The proposed law applies only to people with terminal illnesses. Yeah, yeah, yeah. This doesn’t make me feel any better. The law applies to terminally ill people because of their disabilities. The assisted suicide movement has traditionally advocated suicide not just for terminally ill people, but for non-terminal people with disabilities as well. The emphasis on terminal illness is a new strategy designed to make legislation easier to pass. It is a slippery slope from suicide for terminally ill people because they are disabled, to suicide for disabled people who happen not to be terminally ill.

Many assisted suicide advocates want that slope to be as slippery as possible. Derek Humphrey, the granddaddy of the movement, made the following prediction in his famous suicide manual Final Exit: “What can those of us who sympathize with a justified suicide by a handicapped person do to help? When we have statutes on the books permitting lawful physician aid-in-dying for the terminally ill, I believe that along with this reform there will come a more tolerant attitude to the other exceptional cases.” Humphrey is eager to grease the skids of this slippery slope. We feel threatened for good reason.

Democrats have led the national fight for Patients’ Rights legislation to protect against the cost-cutting excesses of HMOs. How much money do you suppose an HMO could save by assisting a suicide rather than providing health care to a seriously ill patient? The choice would have to be “voluntary” of course, as the assisted suicide advocates keep reminding us. But how tempting will it be to a thrifty HMO executive to make sure that costly patients are well informed of their right to an inexpensive assisted suicide? Barbara Coombs Lee is a coauthor of the Oregon assisted suicide bill. She was an executive with an Oregon HMO during the time she wrote the bill. Coincidence?

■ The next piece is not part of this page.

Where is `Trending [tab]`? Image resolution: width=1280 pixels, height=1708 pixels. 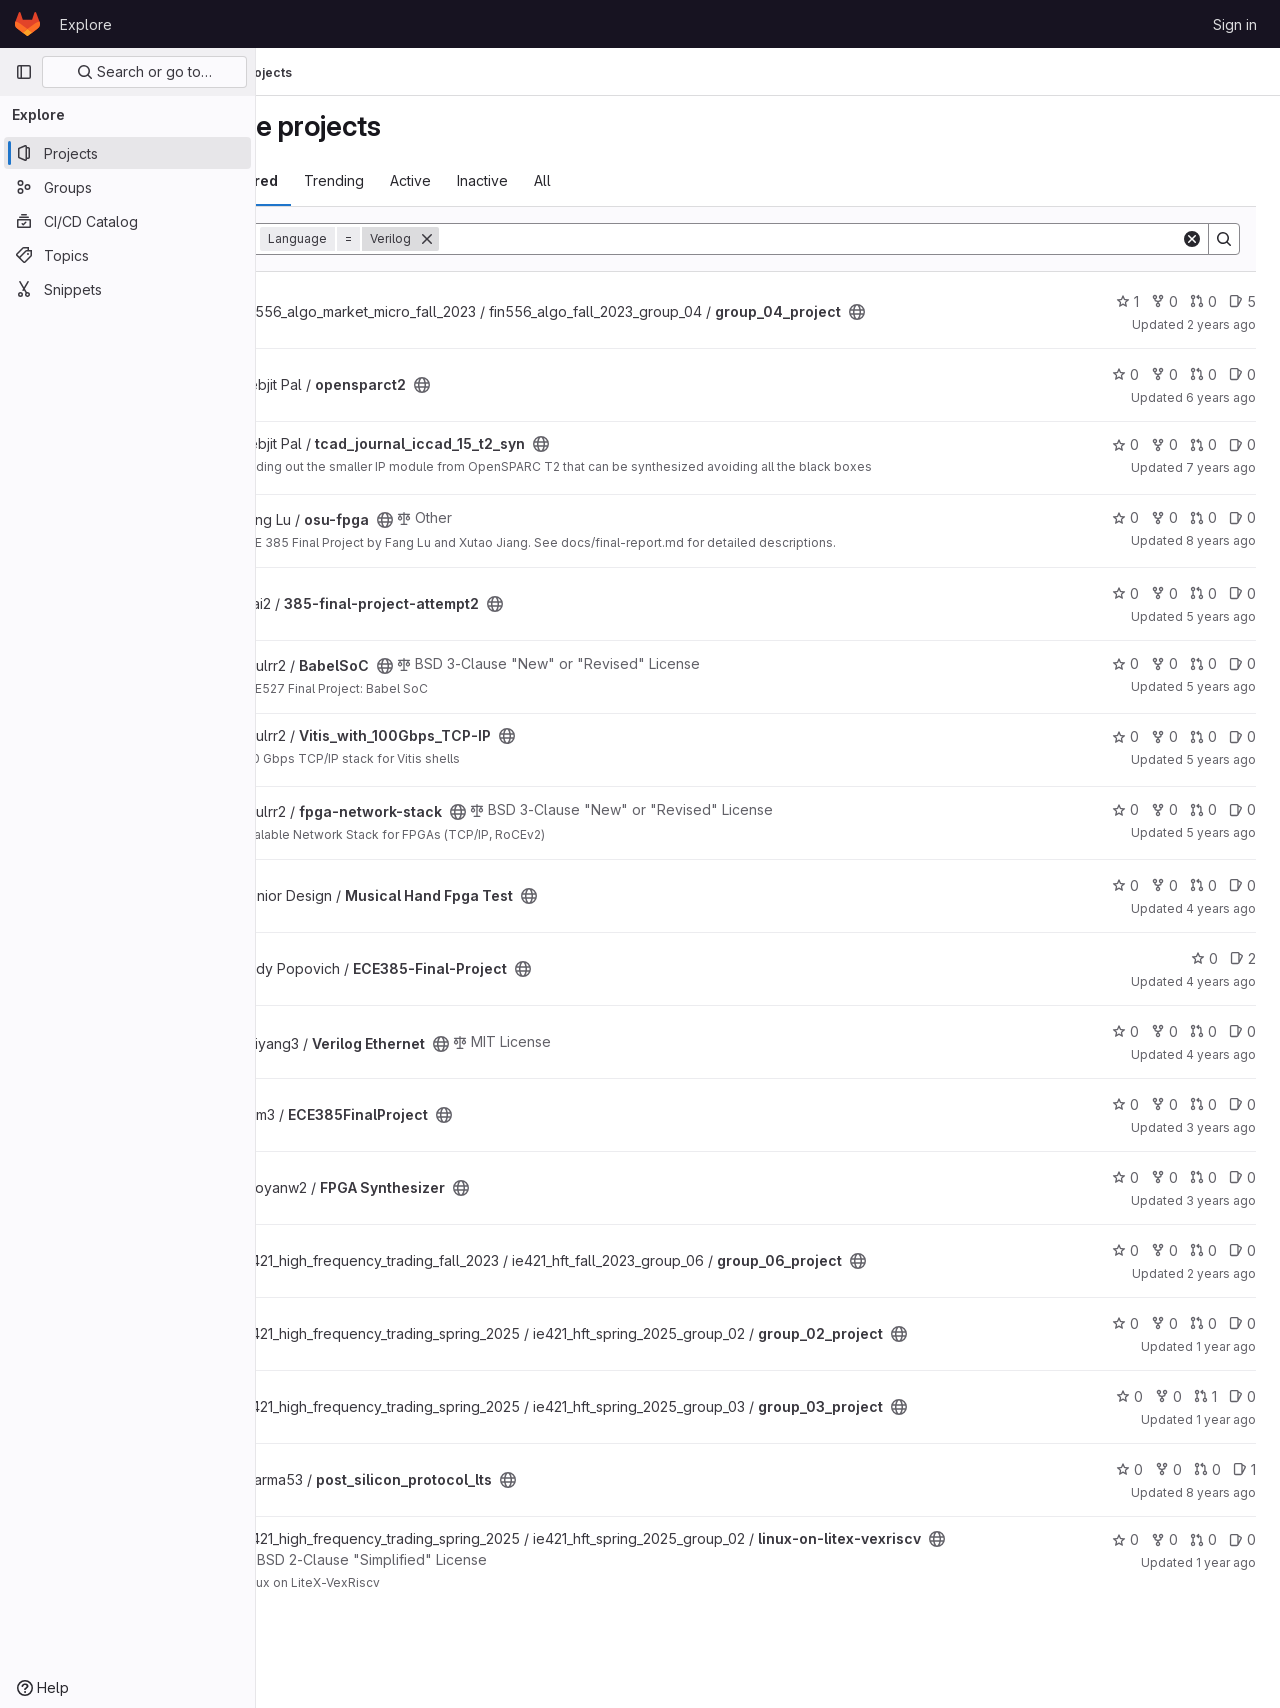 Trending [tab] is located at coordinates (439, 180).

Medical encouragement for quicker deaths of people with disabilities is not just a paranoid fantasy. I have a friend named Henry who lives in California. Henry, like me, is disabled from polio and a wheelchair user. Henry also has a heart condition. His HMO doctor invited Henry to sign a DNR, a Do Not Resuscitate order, so that if he had a heart attack he would not be resuscitated. The doctor believed that Henry’s life must be so miserable that he should not want to live after a heart attack. Henry refused to sign the DNR. The doctor offered it again at his next visit. And his next. Henry finally changed his HMO in order to escape this doctor’s “care.” Who knows how many other people with disabilities were convinced to sign away their rights to medical care by this doctor’s bigotry against disability?

Democrats are exactly the people we expect to protect us from this kind of exploitation. They are also the people we had hoped would support our civil rights. The web site of the Hawaii Democratic Party says this: “We advocate social, health, and educational programs targeted to our keiki, our kupuna, our sick, our disabled, and our disadvantaged, so that we malama [care for] our most vulnerable people.”

Wake up, Democrats. Don’t vote for assisted suicide just because the religious right is against it! Think for yourselves. Assisted suicide is a betrayal of your commitment to civil rights for all, and your promise to protect your most vulnerable people. People with disabilities and illnesses need social support, whether they are terminal or not. They do not need the forced choice of assisted suicide.